8 Mar 2019 | Accredito Teatro

(Teatro Quirino – Roma, 5/17 marzo 2019)

Il potere della calunnia genera il dramma in casa Platania, dove un capofamiglia troppo moralista preferisce prendere le parti di una governante creduta da lui esempio ineccepibile di virtù. Ma la verità viene fuori e a morire per i sensi di colpa sarà proprio chi ha diffamato un’innocente cameriera.

 

 

Leopoldo Platania è un borghese siciliano che vive a Roma con tutta la sua famiglia. Alle spalle il doloroso ricordo della figlia adolescente, che si suicidò in seguito a un rimprovero dato con troppa forza. Si capisce immediatamente che un granitico moralismo impera nella sua mente, fino a renderlo cieco e sordo, incastrato nei pregiudizi delle regole dell’agire corretto. L’estrema adorazione per la governante francese appena assunta, che conquista immediatamente la stima dell’uomo per i suoi modi severi e rigidi, non gli fanno vedere la verità. Caterina Leher, questo il nome di lei, in realtà è una donna infelice che nasconde un tormento.

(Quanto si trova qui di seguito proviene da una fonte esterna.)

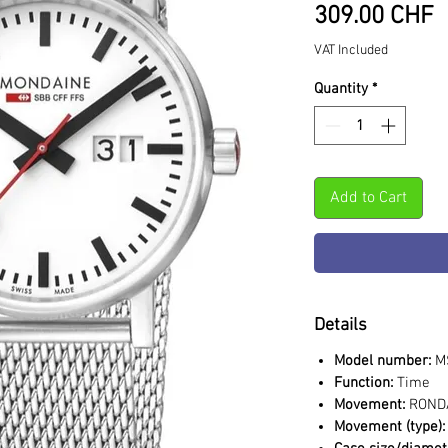
P
309.00 CHF
VAT Included
Quantity
*
Add to Cart
Details
Model number:
MS
Function:
Time
Movement:
RONDA
Movement (type):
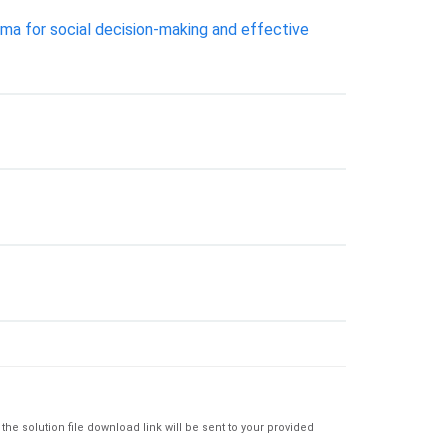
lemma for social decision-making and effective
e solution file download link will be sent to your provided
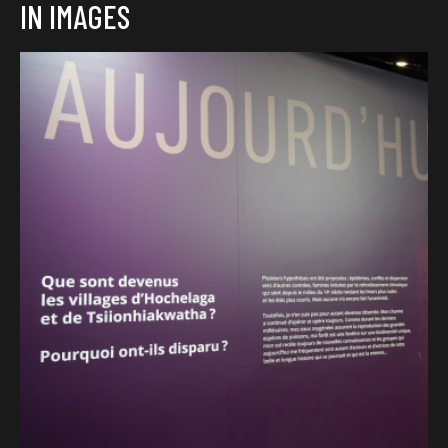
IN IMAGES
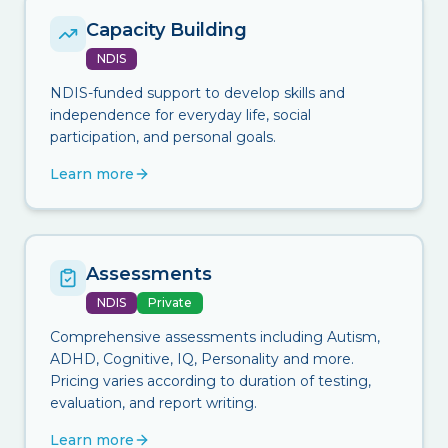
Capacity Building
NDIS
NDIS-funded support to develop skills and
independence for everyday life, social
participation, and personal goals.
Learn more
Assessments
NDIS
Private
Comprehensive assessments including Autism,
ADHD, Cognitive, IQ, Personality and more.
Pricing varies according to duration of testing,
evaluation, and report writing.
Learn more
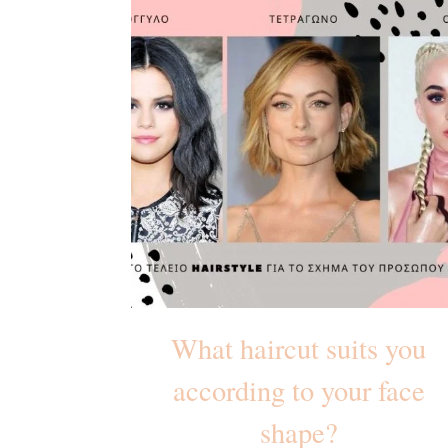
What haircut suits you
according to your face
shape?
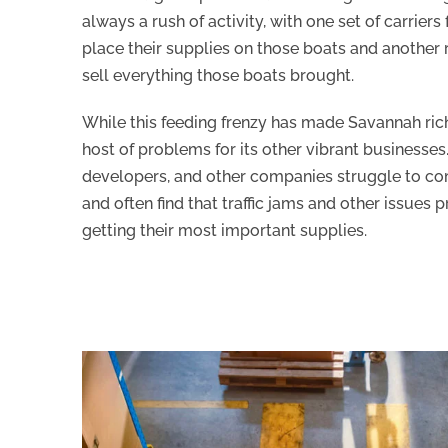
always a rush of activity, with one set of carriers 
place their supplies on those boats and another r
sell everything those boats brought.
While this feeding frenzy has made Savannah rich,
host of problems for its other vibrant businesses
developers, and other companies struggle to co
and often find that traffic jams and other issues
getting their most important supplies.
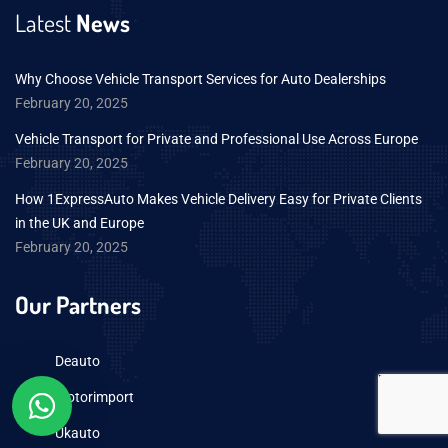
Latest
News
Why Choose Vehicle Transport Services for Auto Dealerships
February 20, 2025
Vehicle Transport for Private and Professional Use Across Europe
February 20, 2025
How 1ExpressAuto Makes Vehicle Delivery Easy for Private Clients
in the UK and Europe
February 20, 2025
Our Partners
Deauto
Motorimport
Ukauto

Per un disegno vile e calcolatore accusa di omosessualità la povera cameriera Jana, che viene cacciata per questo a malo modo dalla casa e rispedita in Sicilia. In realtà è lei a vivere questa condizione di diversità e quando verrà scoperta sul fatto, perché la verità poi si manifesta sempre, supplicherà ipocritamente il perdono. Da esempio di perfezione assoluta si rivela così il prototipo dell’antieroina per eccellenza. La recitazione di Ornella Muti, nei panni della governante, conferisce al personaggio quel grado di colpevolezza e di punizione autoinflitta che lo distingue.

La commedia, che subì la censura proprio perché tratta anche il tema dell’omosessualità, nonostante sia stata scritta nel 1952, dimostra con sconcertante chiarezza di essere ancora attuale, non fosse altro che per il disorientamento che crea ancora la percezione della diversità e l’agghiacciante facilità con cui a volte si giudicano le vite altrui. Ecco giustificata allora una messa in scena del tutto fedele al testo, anche nelle didascalie. L’interpretazione naturalista si apprezza molto nella recitazione di Enrico Guarneri, nel ruolo di Leopoldo, ma si vede anche nella costruzione della scenografia, che ripropone esattamente l’interno di un appartamento borghese anni Cinquanta. Unico elemento simbolico le pareti, recise a salire come da un colpo di sciabola, che da una parte richiamano l’imperfezione della morale vigente sulla quale è costruita la società, dall’altra sono presagio dell’esistenza recisa della protagonista, che sul finale si toglierà la vita dopo aver appreso la notizia della morte di Jana.